Requirement >>
Exclude images and print all the records verbatim.

Records to process >>
== Segment start ==

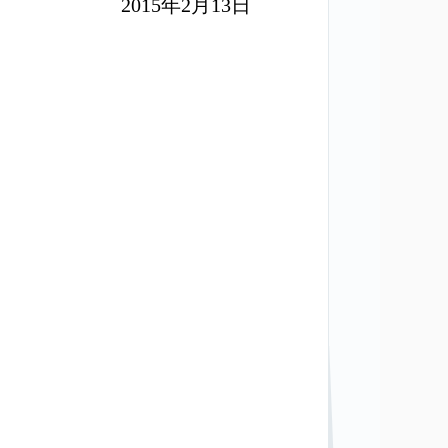
2015
年
2
月
13
日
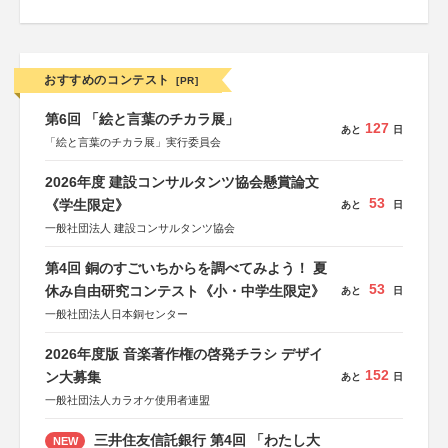
おすすめのコンテスト
[PR]
第6回 「絵と言葉のチカラ展」
127
あと
日
「絵と言葉のチカラ展」実行委員会
2026年度 建設コンサルタンツ協会懸賞論文
53
《学生限定》
あと
日
一般社団法人 建設コンサルタンツ協会
第4回 銅のすごいちからを調べてみよう！ 夏
53
休み自由研究コンテスト《小・中学生限定》
あと
日
一般社団法人日本銅センター
2026年度版 音楽著作権の啓発チラシ デザイ
152
ン大募集
あと
日
一般社団法人カラオケ使用者連盟
三井住友信託銀行 第4回 「わたし大
NEW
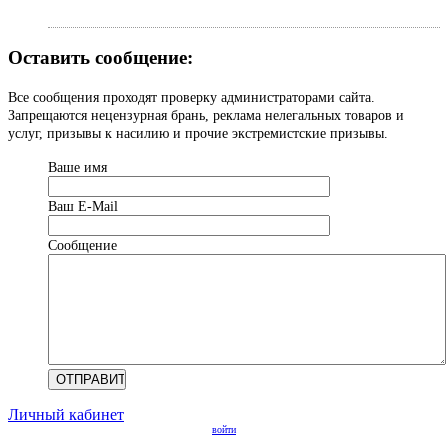
Оставить сообщение:
Все сообщения проходят проверку администраторами сайта.
Запрещаются нецензурная брань, реклама нелегальных товаров и
услуг, призывы к насилию и прочие экстремистские призывы.
Ваше имя
Ваш Е-Mail
Сообщение
Личный кабинет
войти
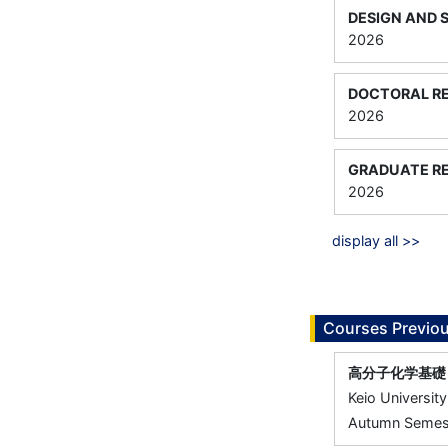
DESIGN AND 
2026
DOCTORAL RE
2026
GRADUATE RE
2026
display all >>
Courses Previou
高分子化学基礎
Keio University
Autumn Semest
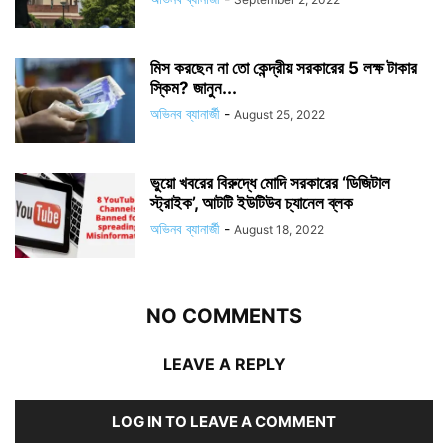
মিস করছেন না তো কেন্দ্রীয় সরকারের 5 লক্ষ টাকার
স্কিম? জানুন...
অভিনব ব্যানার্জী
-
August 25, 2022
ভুয়ো খবরের বিরুদ্ধে মোদি সরকারের ‘ডিজিটাল
স্ট্রাইক’, আটটি ইউটিউব চ্যানেল ব্লক
অভিনব ব্যানার্জী
-
August 18, 2022
NO COMMENTS
LEAVE A REPLY
LOG IN TO LEAVE A COMMENT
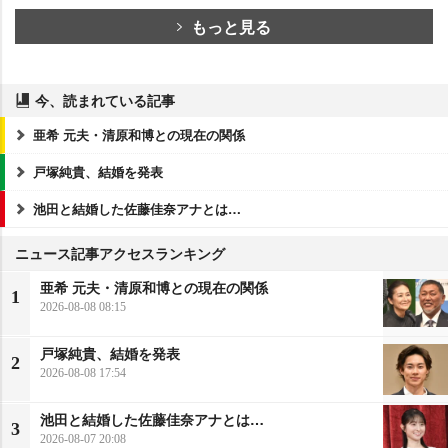
もっと見る
今、読まれている記事
亜希 元夫・清原和博との現在の関係
戸塚純貴、結婚を発表
池田と結婚した佐藤佳奈アナとは…
ニュース記事アクセスランキング
亜希 元夫・清原和博との現在の関係
1
2026-08-08 08:15
戸塚純貴、結婚を発表
2
2026-08-08 17:54
池田と結婚した佐藤佳奈アナとは…
3
2026-08-07 20:08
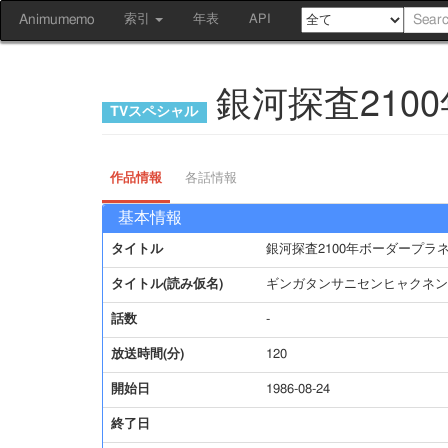
Animumemo
索引
年表
API
銀河探査210
作品情報
各話情報
基本情報
タイトル
銀河探査2100年ボーダープラ
タイトル(読み仮名)
ギンガタンサニセンヒャクネン
話数
-
放送時間(分)
120
開始日
1986-08-24
終了日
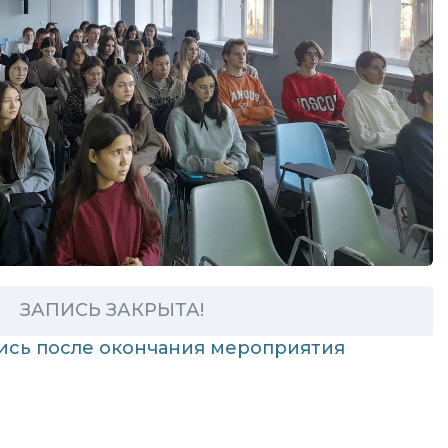
ЗАПИСЬ ЗАКРЫТА!
пись после окончания мероприятия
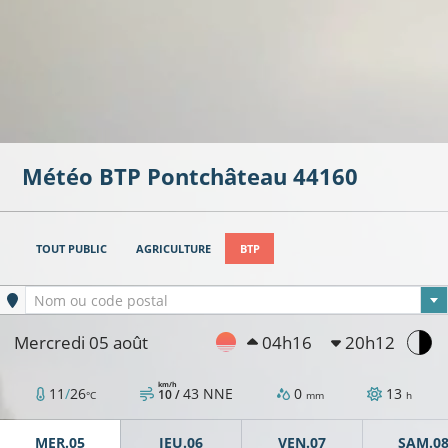
Météo BTP
Pontchâteau
44160
TOUT PUBLIC
AGRICULTURE
BTP
Ville sélectionnée
Nom ou code postal
Mercredi 05 août
04h16
20h12
km/h
11
/
26
43
NNE
0
13
10 /
°C
mm
h
MER.05
JEU.06
VEN.07
SAM.0
16°C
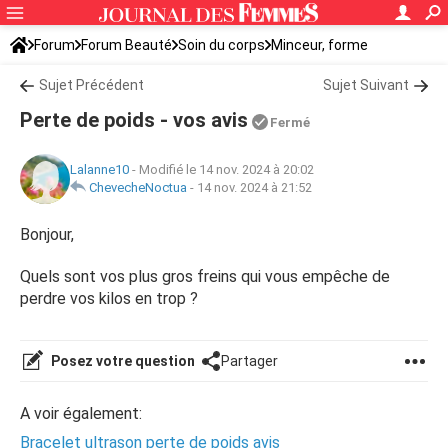
Forum
Forum Beauté
Soin du corps
Minceur, forme
Sujet Précédent
Sujet Suivant
Perte de poids - vos avis
Fermé
Lalanne10
-
Modifié le 14 nov. 2024 à 20:02
ChevecheNoctua
-
14 nov. 2024 à 21:52
Bonjour,
Quels sont vos plus gros freins qui vous empêche de
perdre vos kilos en trop ?
Posez votre question
Partager
A voir également:
Bracelet ultrason perte de poids avis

== Segment end ==

Solution to this task >>
2015
年
2
月
13
日
おすすめのコンテスト
[PR]
第6回 「絵と言葉のチカラ展」
127
あと
日
「絵と言葉のチカラ展」実行委員会
2026年度 建設コンサルタンツ協会懸賞論文
53
《学生限定》
あと
日
一般社団法人 建設コンサルタンツ協会
第4回 銅のすごいちからを調べてみよう！ 夏
53
休み自由研究コンテスト《小・中学生限定》
あと
日
一般社団法人日本銅センター
2026年度版 音楽著作権の啓発チラシ デザイ
152
ン大募集
あと
日
一般社団法人カラオケ使用者連盟
三井住友信託銀行 第4回 「わたし大
NEW
Оставить сообщение:
Все сообщения проходят проверку администраторами сайта.
Запрещаются нецензурная брань, реклама нелегальных товаров и
услуг, призывы к насилию и прочие экстремистские призывы.
Ваше имя
Ваш Е-Mail
Сообщение
Личный кабинет
войти
DESIGN AND 
2026
DOCTORAL RE
2026
GRADUATE RE
2026
display all >>
Courses Previou
高分子化学基礎
Keio University
Autumn Semest
মিস করছেন না তো কেন্দ্রীয় সরকারের 5 লক্ষ টাকার
স্কিম? জানুন...
অভিনব ব্যানার্জী
-
August 25, 2022
ভুয়ো খবরের বিরুদ্ধে মোদি সরকারের ‘ডিজিটাল
স্ট্রাইক’, আটটি ইউটিউব চ্যানেল ব্লক
অভিনব ব্যানার্জী
-
August 18, 2022
NO COMMENTS
LEAVE A REPLY
LOG IN TO LEAVE A COMMENT
もっと見る
今、読まれている記事
亜希 元夫・清原和博との現在の関係
戸塚純貴、結婚を発表
池田と結婚した佐藤佳奈アナとは…
ニュース記事アクセスランキング
亜希 元夫・清原和博との現在の関係
1
2026-08-08 08:15
戸塚純貴、結婚を発表
2
2026-08-08 17:54
池田と結婚した佐藤佳奈アナとは…
3
2026-08-07 20:08
Animumemo
索引
年表
API
銀河探査210
作品情報
各話情報
基本情報
タイトル
銀河探査2100年ボーダープラ
タイトル(読み仮名)
ギンガタンサニセンヒャクネン
話数
-
放送時間(分)
120
開始日
1986-08-24
終了日
ЗАПИСЬ ЗАКРЫТА!
пись после окончания мероприятия
Météo BTP
Pontchâteau
44160
TOUT PUBLIC
AGRICULTURE
BTP
Ville sélectionnée
Nom ou code postal
Mercredi 05 août
04h16
20h12
km/h
11
/
26
43
NNE
0
13
10 /
°C
mm
h
MER.05
JEU.06
VEN.07
SAM.0
16°C
Forum
Forum Beauté
Soin du corps
Minceur, forme
Sujet Précédent
Sujet Suivant
Perte de poids - vos avis
Fermé
Lalanne10
-
Modifié le 14 nov. 2024 à 20:02
ChevecheNoctua
-
14 nov. 2024 à 21:52
Bonjour,
Quels sont vos plus gros freins qui vous empêche de
perdre vos kilos en trop ?
Posez votre question
Partager
A voir également:
Bracelet ultrason perte de poids avis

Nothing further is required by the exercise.